When Company Values promise but don’t deliver…..


Let’s face it - company values, as described in an Annual Report or the “About Us’ section of a website can be pretty bland, forgettable, even inter-changeable, with heaps of other firms saying the same thing. For example, here’s a set of values from a leading player in the UK transport industry (not that you’d know):

Colleagues – we want to help all our colleagues make a difference. Customers – we treat all our customers in the same way that we’d like to be treated. Innovation – we strive to be better every day and take steps to make it happen. Integrity – we are open, honest and keep our promises. Social Commitment – we are a responsible neighbour and invest in our community. Costs – we spend money on the things that really matter.
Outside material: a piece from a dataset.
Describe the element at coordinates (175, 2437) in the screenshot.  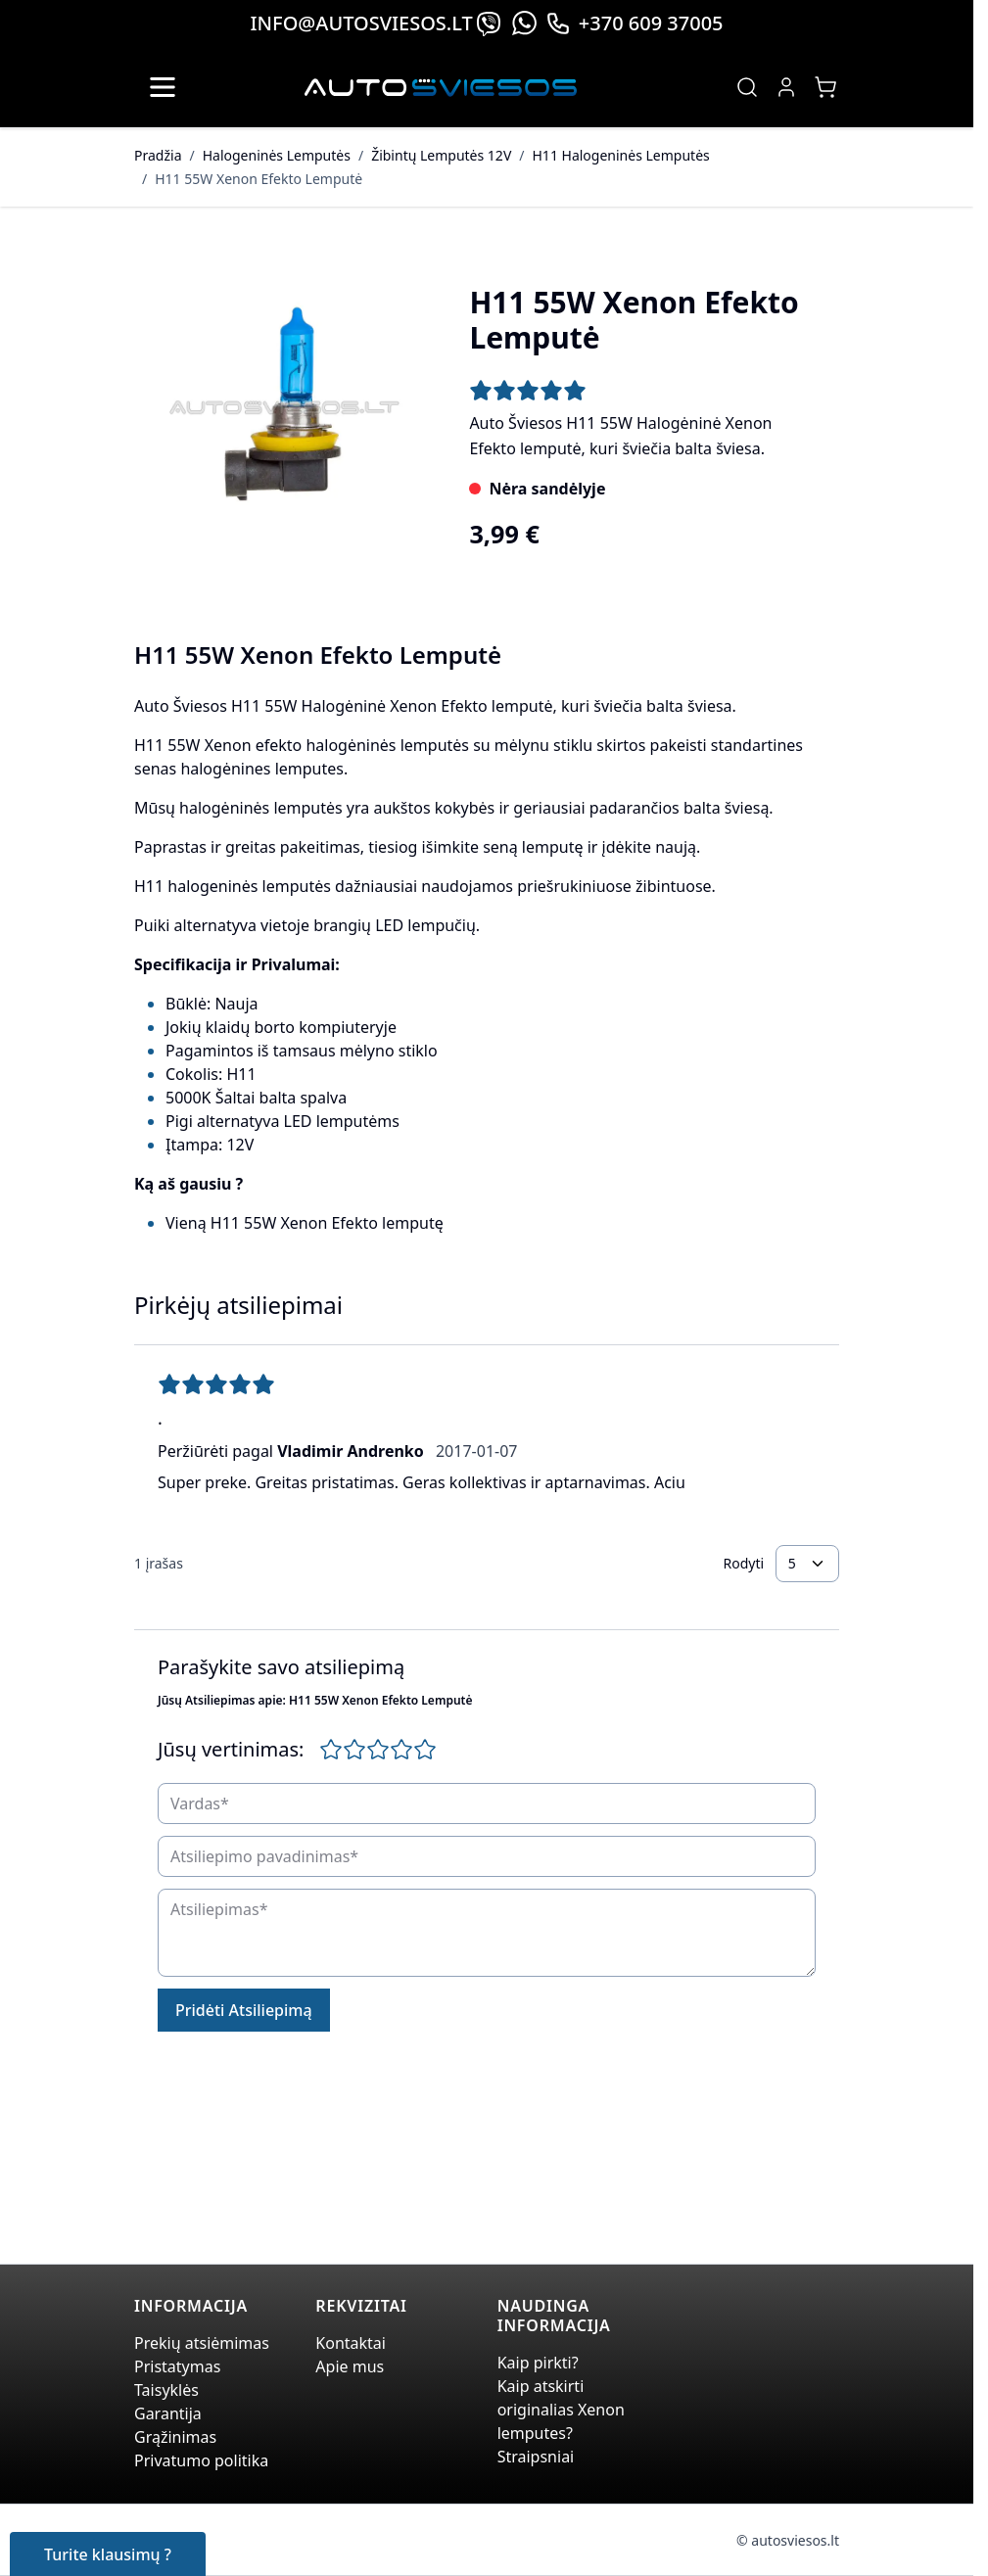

Offensive ? Of course not.

Inspiring ? Not Yet.

The true test of a set of company values is not whether they are bland and boring, or snappy and sexy. The test is in whether they are delivered. It’s how the values are put into actions that define the true spirit of a company.

Earlier in 2010, discount retailer Primark faced a backlash of criticism in the UK for its line of padded bikini bras….for seven year olds. Mums groups, politicians and the media alike lined up to attack this inappropriate sexualisation of children and irresponsibility from the High Street chain. After quickly withdrawing the product, Primark promised to donate any profits already made from the garments to a children's charity, adding curiously that it "sells in relatively small quantities". The two statements made it hard to determine the true depth of feeling within Primark’s actions. And when set alongside their company pledge of “Delivering value, trading ethically”, Primark’s value set starts to look a little skin-deep.


Last week, one of our team saw British Home Stores, another iconic UK retailer, merchandising slogan T-Shirts for children emblazoned with “Looks from Daddy, Brains from Mummy”. BHS is part of the Arcadia retail empire, which aligns itself with a series of childrens’ charities, within its Fashion Footprint initiative. Set against this laudable background, it’s hard to understand how placing slogans which promote gender stereotyping on young children contributes to ‘playing a valuable role in the community’ (as stated in Arcadia literature).

Ultimately, it’s nice when a company builds a set of values that are distinctive, recognizable and aspiring. But it’s more important to have values that are demonstrated and brought to life in a 1001 ways, across the organisation.